Import: from vision_agents.plugins.xai.events import ...
XAIChunkEvent
Emitted for xAI streaming response chunks.
| Field | Type | Description |
|---|
chunk | Any | Raw streaming chunk from xAI |
Qwen Plugin Events
Events specific to the Qwen plugin.
Import: from vision_agents.plugins.qwen.events import ...
QwenLLMErrorEvent
Emitted when Qwen LLM encounters an error.
| Field | Type | Description | |
|---|
error | `Exception | None` | The exception that occurred |
error_code | `str | None` | Error code if available |
context | `str | None` | Additional context |
ConnectionState Enum
Used in connection events to indicate state.

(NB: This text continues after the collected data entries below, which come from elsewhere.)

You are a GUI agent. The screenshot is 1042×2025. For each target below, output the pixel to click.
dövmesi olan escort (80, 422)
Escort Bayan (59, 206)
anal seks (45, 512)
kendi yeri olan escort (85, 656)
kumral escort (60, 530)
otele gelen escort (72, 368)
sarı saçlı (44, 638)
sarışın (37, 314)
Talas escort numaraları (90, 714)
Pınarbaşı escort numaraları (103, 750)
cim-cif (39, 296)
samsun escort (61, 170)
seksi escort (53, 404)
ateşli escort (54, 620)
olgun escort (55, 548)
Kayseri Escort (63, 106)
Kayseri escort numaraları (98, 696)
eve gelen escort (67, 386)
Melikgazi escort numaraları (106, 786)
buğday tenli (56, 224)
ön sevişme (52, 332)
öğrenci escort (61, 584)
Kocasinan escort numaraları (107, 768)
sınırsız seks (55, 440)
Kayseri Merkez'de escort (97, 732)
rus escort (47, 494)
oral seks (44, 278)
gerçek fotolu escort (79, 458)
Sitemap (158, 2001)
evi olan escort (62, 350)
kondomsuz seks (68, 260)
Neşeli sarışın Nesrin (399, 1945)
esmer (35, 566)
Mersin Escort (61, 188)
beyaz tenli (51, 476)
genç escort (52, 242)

Import: from vision_agents.core.events import ConnectionState
| Value | Description |
|---|
DISCONNECTED | Not connected |
CONNECTING | Connection in progress |
CONNECTED | Successfully connected |
RECONNECTING | Attempting to reconnect |
ERROR | Connection error |
Subscribing to Events
All events can be subscribed to using the @agent.events.subscribe decorator:
@agent.events.subscribe
async def my_handler(event: EventType):
# Handle event
pass
Subscribe to multiple event types using union types:
@agent.events.subscribe
async def my_handler(event: STTTranscriptEvent | STTPartialTranscriptEvent):
print(f"Transcript: {event.text}")
Event handlers must be async functions. Non-async handlers will raise a RuntimeError.